◆ **Exercise goal**
Wherever a line below holds the word "Group", copy that line.

Excerpts from a dataset
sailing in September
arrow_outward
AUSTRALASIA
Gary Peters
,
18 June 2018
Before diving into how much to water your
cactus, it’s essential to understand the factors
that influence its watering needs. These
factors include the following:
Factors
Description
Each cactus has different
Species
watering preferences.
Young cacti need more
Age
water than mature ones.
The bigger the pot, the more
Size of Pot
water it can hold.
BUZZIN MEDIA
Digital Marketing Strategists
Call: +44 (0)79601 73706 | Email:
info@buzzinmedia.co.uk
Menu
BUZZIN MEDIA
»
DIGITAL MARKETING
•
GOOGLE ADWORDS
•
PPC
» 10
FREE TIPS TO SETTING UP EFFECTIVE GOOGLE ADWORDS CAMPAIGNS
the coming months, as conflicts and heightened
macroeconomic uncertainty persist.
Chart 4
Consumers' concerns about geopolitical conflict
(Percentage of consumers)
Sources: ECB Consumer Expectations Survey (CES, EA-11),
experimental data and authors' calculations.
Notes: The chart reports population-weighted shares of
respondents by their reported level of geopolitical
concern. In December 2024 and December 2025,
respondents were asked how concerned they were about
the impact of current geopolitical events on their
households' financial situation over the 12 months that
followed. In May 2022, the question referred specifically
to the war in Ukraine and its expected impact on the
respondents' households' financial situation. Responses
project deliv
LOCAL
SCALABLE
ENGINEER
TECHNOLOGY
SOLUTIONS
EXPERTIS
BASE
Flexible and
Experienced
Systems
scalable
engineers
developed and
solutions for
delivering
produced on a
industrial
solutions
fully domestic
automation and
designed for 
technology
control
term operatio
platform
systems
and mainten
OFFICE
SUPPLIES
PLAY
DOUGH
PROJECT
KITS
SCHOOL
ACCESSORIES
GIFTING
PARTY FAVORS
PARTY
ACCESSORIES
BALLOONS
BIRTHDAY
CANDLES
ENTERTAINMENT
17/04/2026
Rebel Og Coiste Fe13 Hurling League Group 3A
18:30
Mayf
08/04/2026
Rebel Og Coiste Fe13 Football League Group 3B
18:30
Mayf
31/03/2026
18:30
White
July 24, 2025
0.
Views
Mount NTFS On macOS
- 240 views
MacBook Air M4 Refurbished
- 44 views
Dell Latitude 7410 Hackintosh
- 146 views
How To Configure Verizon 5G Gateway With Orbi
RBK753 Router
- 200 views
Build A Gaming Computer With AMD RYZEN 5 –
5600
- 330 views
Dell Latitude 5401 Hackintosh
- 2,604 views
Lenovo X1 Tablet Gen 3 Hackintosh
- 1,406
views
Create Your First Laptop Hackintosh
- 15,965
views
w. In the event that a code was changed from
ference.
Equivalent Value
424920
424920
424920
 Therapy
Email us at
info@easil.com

...

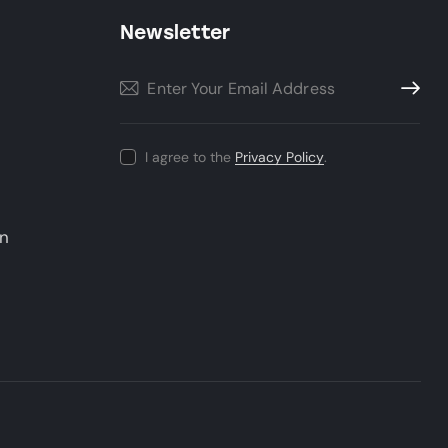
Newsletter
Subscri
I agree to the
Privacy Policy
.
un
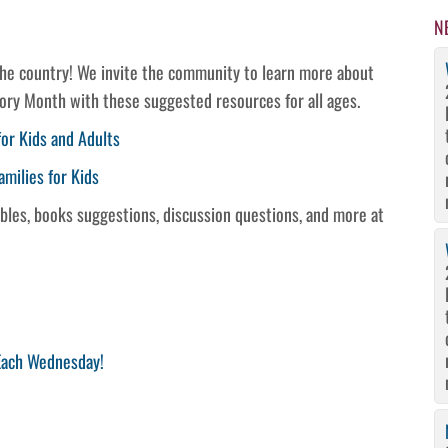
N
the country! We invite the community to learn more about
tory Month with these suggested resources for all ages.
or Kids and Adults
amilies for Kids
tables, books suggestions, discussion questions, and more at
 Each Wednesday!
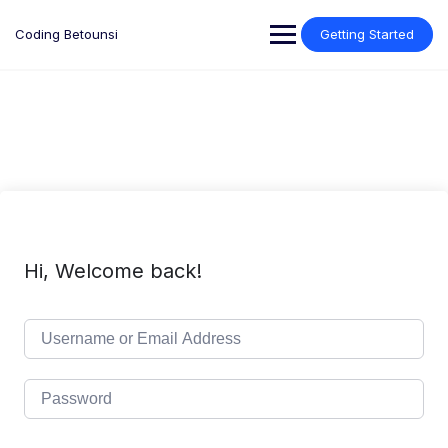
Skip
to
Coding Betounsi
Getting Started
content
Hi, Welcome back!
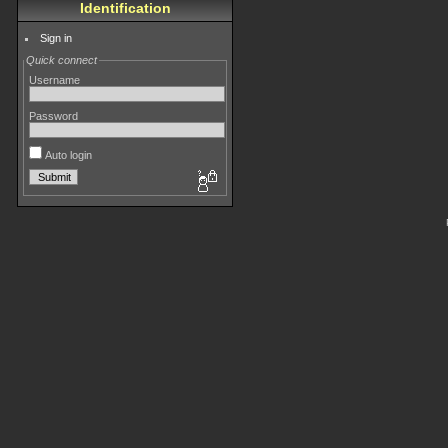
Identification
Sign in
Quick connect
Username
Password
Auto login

◆ **Finished exercise**
Rebel Og Coiste Fe13 Hurling League Group 3A
Rebel Og Coiste Fe13 Football League Group 3B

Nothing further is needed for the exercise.